Exercise brief:
An identical copy of the data below is needed.

** Opening Materials provided block **

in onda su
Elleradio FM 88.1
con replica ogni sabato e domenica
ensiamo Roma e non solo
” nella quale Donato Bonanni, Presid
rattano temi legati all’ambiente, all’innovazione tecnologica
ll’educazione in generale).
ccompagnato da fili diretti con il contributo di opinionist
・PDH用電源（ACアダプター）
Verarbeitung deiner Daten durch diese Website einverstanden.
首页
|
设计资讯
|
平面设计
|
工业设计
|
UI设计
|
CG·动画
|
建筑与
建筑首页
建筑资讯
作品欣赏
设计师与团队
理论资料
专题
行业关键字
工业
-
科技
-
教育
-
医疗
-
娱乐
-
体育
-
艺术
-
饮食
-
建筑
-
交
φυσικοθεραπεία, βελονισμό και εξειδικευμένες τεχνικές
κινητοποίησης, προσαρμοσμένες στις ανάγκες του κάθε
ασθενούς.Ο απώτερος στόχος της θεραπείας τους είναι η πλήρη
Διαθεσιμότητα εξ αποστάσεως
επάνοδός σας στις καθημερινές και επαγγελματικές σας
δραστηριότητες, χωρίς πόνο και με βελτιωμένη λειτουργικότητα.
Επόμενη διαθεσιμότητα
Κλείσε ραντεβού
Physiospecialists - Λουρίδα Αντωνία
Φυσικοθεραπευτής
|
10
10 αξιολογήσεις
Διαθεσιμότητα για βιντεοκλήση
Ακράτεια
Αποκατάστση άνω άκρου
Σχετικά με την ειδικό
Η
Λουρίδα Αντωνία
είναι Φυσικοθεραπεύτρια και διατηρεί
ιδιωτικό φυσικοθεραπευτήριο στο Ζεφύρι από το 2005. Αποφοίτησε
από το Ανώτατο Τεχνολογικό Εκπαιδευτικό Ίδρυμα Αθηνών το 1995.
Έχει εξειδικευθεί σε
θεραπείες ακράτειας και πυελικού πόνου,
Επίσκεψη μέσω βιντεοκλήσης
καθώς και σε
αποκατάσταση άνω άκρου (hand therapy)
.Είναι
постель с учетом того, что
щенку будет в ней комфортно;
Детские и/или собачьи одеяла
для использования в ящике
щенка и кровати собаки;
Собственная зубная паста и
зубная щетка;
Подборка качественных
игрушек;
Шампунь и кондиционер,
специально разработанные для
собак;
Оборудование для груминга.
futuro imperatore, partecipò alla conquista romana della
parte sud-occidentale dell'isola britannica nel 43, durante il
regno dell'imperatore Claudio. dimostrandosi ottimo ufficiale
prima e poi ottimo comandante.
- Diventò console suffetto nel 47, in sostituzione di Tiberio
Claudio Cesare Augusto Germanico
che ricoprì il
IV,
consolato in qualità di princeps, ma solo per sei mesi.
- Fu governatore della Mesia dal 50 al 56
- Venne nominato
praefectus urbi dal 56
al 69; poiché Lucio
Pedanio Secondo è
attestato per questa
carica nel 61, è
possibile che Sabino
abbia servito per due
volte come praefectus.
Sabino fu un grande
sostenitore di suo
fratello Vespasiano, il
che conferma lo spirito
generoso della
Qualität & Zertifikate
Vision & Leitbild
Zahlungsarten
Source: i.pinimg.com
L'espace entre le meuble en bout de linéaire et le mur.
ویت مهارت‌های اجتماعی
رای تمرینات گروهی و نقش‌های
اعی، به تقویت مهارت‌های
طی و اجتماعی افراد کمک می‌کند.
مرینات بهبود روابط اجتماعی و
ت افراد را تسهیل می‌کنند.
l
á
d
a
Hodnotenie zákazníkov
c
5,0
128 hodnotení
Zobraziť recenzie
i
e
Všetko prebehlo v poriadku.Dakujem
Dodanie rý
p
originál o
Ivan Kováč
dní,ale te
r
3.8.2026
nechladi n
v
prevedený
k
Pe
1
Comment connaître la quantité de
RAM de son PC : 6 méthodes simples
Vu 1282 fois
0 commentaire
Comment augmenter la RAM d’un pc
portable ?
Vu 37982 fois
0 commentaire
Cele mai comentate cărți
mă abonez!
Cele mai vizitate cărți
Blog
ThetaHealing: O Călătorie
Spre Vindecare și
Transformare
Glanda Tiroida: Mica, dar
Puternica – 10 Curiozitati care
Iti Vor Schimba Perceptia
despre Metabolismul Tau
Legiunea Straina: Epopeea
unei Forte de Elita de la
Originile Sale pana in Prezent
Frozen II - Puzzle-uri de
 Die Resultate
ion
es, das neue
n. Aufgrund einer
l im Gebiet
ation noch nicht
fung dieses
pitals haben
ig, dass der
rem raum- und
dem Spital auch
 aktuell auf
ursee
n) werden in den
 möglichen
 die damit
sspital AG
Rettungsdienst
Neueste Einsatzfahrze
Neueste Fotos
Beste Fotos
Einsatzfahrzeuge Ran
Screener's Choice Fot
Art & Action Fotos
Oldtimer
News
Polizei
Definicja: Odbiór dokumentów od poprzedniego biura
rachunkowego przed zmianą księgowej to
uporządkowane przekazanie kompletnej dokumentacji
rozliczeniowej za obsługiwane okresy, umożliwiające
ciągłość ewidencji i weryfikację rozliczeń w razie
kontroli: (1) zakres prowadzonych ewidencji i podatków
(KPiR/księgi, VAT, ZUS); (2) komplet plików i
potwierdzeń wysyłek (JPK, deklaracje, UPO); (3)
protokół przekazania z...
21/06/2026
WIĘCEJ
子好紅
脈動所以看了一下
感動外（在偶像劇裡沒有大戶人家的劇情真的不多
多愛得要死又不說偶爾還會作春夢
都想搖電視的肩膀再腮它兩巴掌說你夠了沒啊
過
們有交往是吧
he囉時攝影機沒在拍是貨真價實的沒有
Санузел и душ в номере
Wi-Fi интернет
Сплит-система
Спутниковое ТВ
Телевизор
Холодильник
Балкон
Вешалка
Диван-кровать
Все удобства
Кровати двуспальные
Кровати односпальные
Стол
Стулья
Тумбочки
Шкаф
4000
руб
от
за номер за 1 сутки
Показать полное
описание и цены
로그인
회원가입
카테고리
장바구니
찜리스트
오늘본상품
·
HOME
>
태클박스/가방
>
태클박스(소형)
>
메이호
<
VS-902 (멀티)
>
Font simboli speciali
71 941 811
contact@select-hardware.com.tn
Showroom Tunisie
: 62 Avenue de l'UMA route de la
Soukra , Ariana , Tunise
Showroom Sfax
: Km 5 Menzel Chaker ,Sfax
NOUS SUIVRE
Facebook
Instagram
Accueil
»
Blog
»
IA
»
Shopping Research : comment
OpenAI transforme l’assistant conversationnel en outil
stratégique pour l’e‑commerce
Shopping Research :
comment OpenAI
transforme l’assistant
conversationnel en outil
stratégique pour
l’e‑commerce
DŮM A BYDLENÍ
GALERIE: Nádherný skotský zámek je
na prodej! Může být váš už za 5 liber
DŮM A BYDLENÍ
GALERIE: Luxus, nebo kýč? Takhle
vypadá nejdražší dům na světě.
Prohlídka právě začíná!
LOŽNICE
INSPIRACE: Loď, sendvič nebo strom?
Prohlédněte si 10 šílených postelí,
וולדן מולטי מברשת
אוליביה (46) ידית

** Closing Materials provided block **

The completed task:
in onda su
Elleradio FM 88.1
con replica ogni sabato e domenica
ensiamo Roma e non solo
” nella quale Donato Bonanni, Presid
rattano temi legati all’ambiente, all’innovazione tecnologica
ll’educazione in generale).
ccompagnato da fili diretti con il contributo di opinionist
・PDH用電源（ACアダプター）
Verarbeitung deiner Daten durch diese Website einverstanden.
首页
|
设计资讯
|
平面设计
|
工业设计
|
UI设计
|
CG·动画
|
建筑与
建筑首页
建筑资讯
作品欣赏
设计师与团队
理论资料
专题
行业关键字
工业
-
科技
-
教育
-
医疗
-
娱乐
-
体育
-
艺术
-
饮食
-
建筑
-
交
φυσικοθεραπεία, βελονισμό και εξειδικευμένες τεχνικές
κινητοποίησης, προσαρμοσμένες στις ανάγκες του κάθε
ασθενούς.Ο απώτερος στόχος της θεραπείας τους είναι η πλήρη
Διαθεσιμότητα εξ αποστάσεως
επάνοδός σας στις καθημερινές και επαγγελματικές σας
δραστηριότητες, χωρίς πόνο και με βελτιωμένη λειτουργικότητα.
Επόμενη διαθεσιμότητα
Κλείσε ραντεβού
Physiospecialists - Λουρίδα Αντωνία
Φυσικοθεραπευτής
|
10
10 αξιολογήσεις
Διαθεσιμότητα για βιντεοκλήση
Ακράτεια
Αποκατάστση άνω άκρου
Σχετικά με την ειδικό
Η
Λουρίδα Αντωνία
είναι Φυσικοθεραπεύτρια και διατηρεί
ιδιωτικό φυσικοθεραπευτήριο στο Ζεφύρι από το 2005. Αποφοίτησε
από το Ανώτατο Τεχνολογικό Εκπαιδευτικό Ίδρυμα Αθηνών το 1995.
Έχει εξειδικευθεί σε
θεραπείες ακράτειας και πυελικού πόνου,
Επίσκεψη μέσω βιντεοκλήσης
καθώς και σε
αποκατάσταση άνω άκρου (hand therapy)
.Είναι
постель с учетом того, что
щенку будет в ней комфортно;
Детские и/или собачьи одеяла
для использования в ящике
щенка и кровати собаки;
Собственная зубная паста и
зубная щетка;
Подборка качественных
игрушек;
Шампунь и кондиционер,
специально разработанные для
собак;
Оборудование для груминга.
futuro imperatore, partecipò alla conquista romana della
parte sud-occidentale dell'isola britannica nel 43, durante il
regno dell'imperatore Claudio. dimostrandosi ottimo ufficiale
prima e poi ottimo comandante.
- Diventò console suffetto nel 47, in sostituzione di Tiberio
Claudio Cesare Augusto Germanico
che ricoprì il
IV,
consolato in qualità di princeps, ma solo per sei mesi.
- Fu governatore della Mesia dal 50 al 56
- Venne nominato
praefectus urbi dal 56
al 69; poiché Lucio
Pedanio Secondo è
attestato per questa
carica nel 61, è
possibile che Sabino
abbia servito per due
volte come praefectus.
Sabino fu un grande
sostenitore di suo
fratello Vespasiano, il
che conferma lo spirito
generoso della
Qualität & Zertifikate
Vision & Leitbild
Zahlungsarten
Source: i.pinimg.com
L'espace entre le meuble en bout de linéaire et le mur.
ویت مهارت‌های اجتماعی
رای تمرینات گروهی و نقش‌های
اعی، به تقویت مهارت‌های
طی و اجتماعی افراد کمک می‌کند.
مرینات بهبود روابط اجتماعی و
ت افراد را تسهیل می‌کنند.
l
á
d
a
Hodnotenie zákazníkov
c
5,0
128 hodnotení
Zobraziť recenzie
i
e
Všetko prebehlo v poriadku.Dakujem
Dodanie rý
p
originál o
Ivan Kováč
dní,ale te
r
3.8.2026
nechladi n
v
prevedený
k
Pe
1
Comment connaître la quantité de
RAM de son PC : 6 méthodes simples
Vu 1282 fois
0 commentaire
Comment augmenter la RAM d’un pc
portable ?
Vu 37982 fois
0 commentaire
Cele mai comentate cărți
mă abonez!
Cele mai vizitate cărți
Blog
ThetaHealing: O Călătorie
Spre Vindecare și
Transformare
Glanda Tiroida: Mica, dar
Puternica – 10 Curiozitati care
Iti Vor Schimba Perceptia
despre Metabolismul Tau
Legiunea Straina: Epopeea
unei Forte de Elita de la
Originile Sale pana in Prezent
Frozen II - Puzzle-uri de
 Die Resultate
ion
es, das neue
n. Aufgrund einer
l im Gebiet
ation noch nicht
fung dieses
pitals haben
ig, dass der
rem raum- und
dem Spital auch
 aktuell auf
ursee
n) werden in den
 möglichen
 die damit
sspital AG
Rettungsdienst
Neueste Einsatzfahrze
Neueste Fotos
Beste Fotos
Einsatzfahrzeuge Ran
Screener's Choice Fot
Art & Action Fotos
Oldtimer
News
Polizei
Definicja: Odbiór dokumentów od poprzedniego biura
rachunkowego przed zmianą księgowej to
uporządkowane przekazanie kompletnej dokumentacji
rozliczeniowej za obsługiwane okresy, umożliwiające
ciągłość ewidencji i weryfikację rozliczeń w razie
kontroli: (1) zakres prowadzonych ewidencji i podatków
(KPiR/księgi, VAT, ZUS); (2) komplet plików i
potwierdzeń wysyłek (JPK, deklaracje, UPO); (3)
protokół przekazania z...
21/06/2026
WIĘCEJ
子好紅
脈動所以看了一下
感動外（在偶像劇裡沒有大戶人家的劇情真的不多
多愛得要死又不說偶爾還會作春夢
都想搖電視的肩膀再腮它兩巴掌說你夠了沒啊
過
們有交往是吧
he囉時攝影機沒在拍是貨真價實的沒有
Санузел и душ в номере
Wi-Fi интернет
Сплит-система
Спутниковое ТВ
Телевизор
Холодильник
Балкон
Вешалка
Диван-кровать
Все удобства
Кровати двуспальные
Кровати односпальные
Стол
Стулья
Тумбочки
Шкаф
4000
руб
от
за номер за 1 сутки
Показать полное
описание и цены
로그인
회원가입
카테고리
장바구니
찜리스트
오늘본상품
·
HOME
>
태클박스/가방
>
태클박스(소형)
>
메이호
<
VS-902 (멀티)
>
Font simboli speciali
71 941 811
contact@select-hardware.com.tn
Showroom Tunisie
: 62 Avenue de l'UMA route de la
Soukra , Ariana , Tunise
Showroom Sfax
: Km 5 Menzel Chaker ,Sfax
NOUS SUIVRE
Facebook
Instagram
Accueil
»
Blog
»
IA
»
Shopping Research : comment
OpenAI transforme l’assistant conversationnel en outil
stratégique pour l’e‑commerce
Shopping Research :
comment OpenAI
transforme l’assistant
conversationnel en outil
stratégique pour
l’e‑commerce
DŮM A BYDLENÍ
GALERIE: Nádherný skotský zámek je
na prodej! Může být váš už za 5 liber
DŮM A BYDLENÍ
GALERIE: Luxus, nebo kýč? Takhle
vypadá nejdražší dům na světě.
Prohlídka právě začíná!
LOŽNICE
INSPIRACE: Loď, sendvič nebo strom?
Prohlédněte si 10 šílených postelí,
וולדן מולטי מברשת
אוליביה (46) ידית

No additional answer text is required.